It was a frigid night in February 1921, and Professor Wilfred Phineas Kotkov had just gotten off of the elevated train at the Boyd Avenue (88th Street) Station of the BMT Fulton Street Line on Liberty Avenue in Woodhaven. Keep in mind that Woodhaven stretched much further south in those days, covering the area today known as Ozone Park.

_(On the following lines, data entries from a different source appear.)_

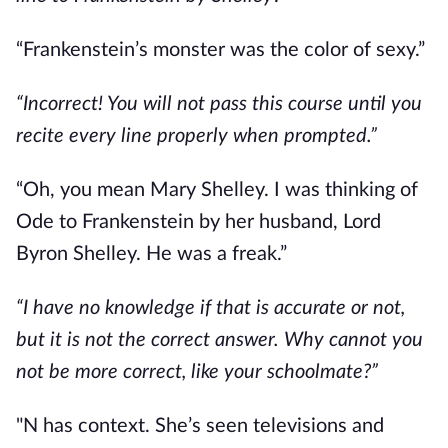
“Frankenstein’s monster was the color of sexy.”
“Incorrect! You will not pass this course until you
recite every line properly when prompted.”
“Oh, you mean Mary Shelley. I was thinking of
Ode to Frankenstein by her husband, Lord
Byron Shelley. He was a freak.”
“I have no knowledge if that is accurate or not,
but it is not the correct answer. Why cannot you
not be more correct, like your schoolmate?”
"N has context. She’s seen televisions and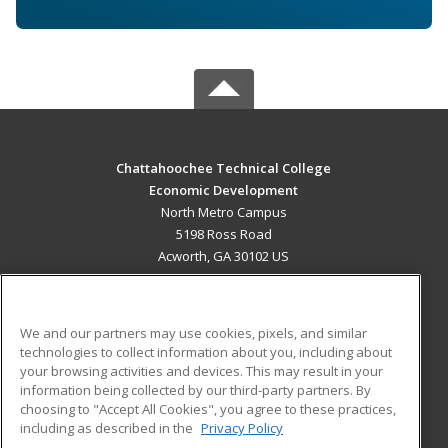
Chattahoochee Technical College
Economic Development
North Metro Campus
5198 Ross Road
Acworth, GA 30102 US
MAIN CONTENT
Career Training
We and our partners may use cookies, pixels, and similar
technologies to collect information about you, including about
ADDITIONAL RESOURCES
your browsing activities and devices. This may result in your
information being collected by our third-party partners. By
Military
Student Blog
choosing to "Accept All Cookies", you agree to these practices,
Financial Assistance
including as described in the
Privacy Policy
Help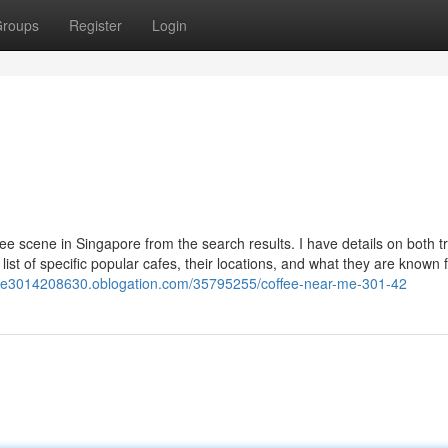
roups
Register
Login
ee scene in Singapore from the search results. I have details on both tr
list of specific popular cafes, their locations, and what they are known f
rme3014208630.oblogation.com/35795255/coffee-near-me-301-42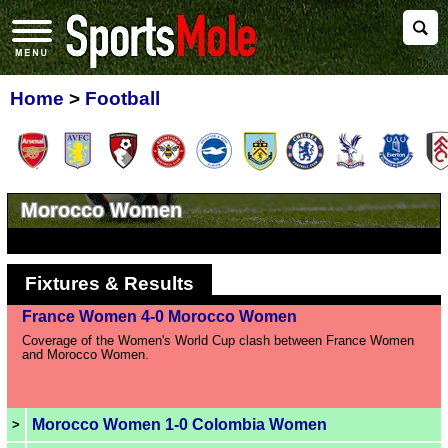
Home
>
Football
Morocco Women
Fixtures & Results
France Women 4-0 Morocco Women
Coverage of the Women's World Cup clash between France Women
and Morocco Women.
Morocco Women 1-0 Colombia Women
>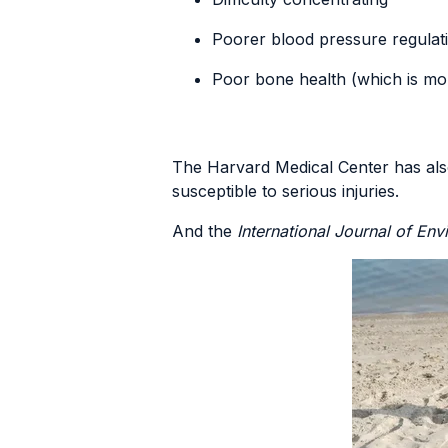
Poorer blood pressure regulat
Poor bone health (which is mo
The Harvard Medical Center has al
susceptible to serious injuries.
And the
International Journal of En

The 36-year-old professor of philosophy at the Jewish Theological Seminary in Manhattan was accustomed to coming home late and often cut across the empty lot at the corner of Benedict (87th Street) and Liberty to get to his home where he lived with his wife, Anna, and two children.
It was in that dark vacant lot, just after the clock struck midnight, that four young men lay in wait with robbery and mayhem in their minds. Cries for help were heard by Patrolman George Burling, of the precinct in Richmond Hill, on patrol several blocks away. When Burling arrived at the scene, he found Kotkov lying face down in the snow, a bloody iron bedpost at his side. Four young men were seen fleeing the scene; Burling pursued the young men and managed to quickly apprehend two of them.
Peter Nunziata and Joseph Alfano of Brooklyn were immediately arrested and, once at the precinct, they confessed and implicated Frank Cassesso, also from Brooklyn, and Alphonso “The Turk” Verona, of Water Street, Woodhaven (now 102nd Road, Ozone Park) in the attack.
According to their confessions, it was Verona who had suggested that they prepare for a “stickup.” An abandoned iron bed frame was found in the vacant lot and the heavy post, with a brass knob, was pried off. The quartet stood near the Boyd Ave. station, the iron post hidden under Nunziata’s long coat, waiting for someone who appeared prosperous enough to rob.
After the beating, they turned out Professor Kotkov’s pockets, looking for money, but very little was to be found. Instead, the quartet had to settle for Kotkov’s horn-rimmed glasses, his fountain pen and gold watch. Kotkov was taken to Mary Immaculate Hospital in Jamaica, where he died three days later.
There were immediate calls for swift justice, owing to the fact that Kotkov had made no resistance, nor was he even given the opportunity. Newspaper editorials called for the ultimate retribution: the electric chair.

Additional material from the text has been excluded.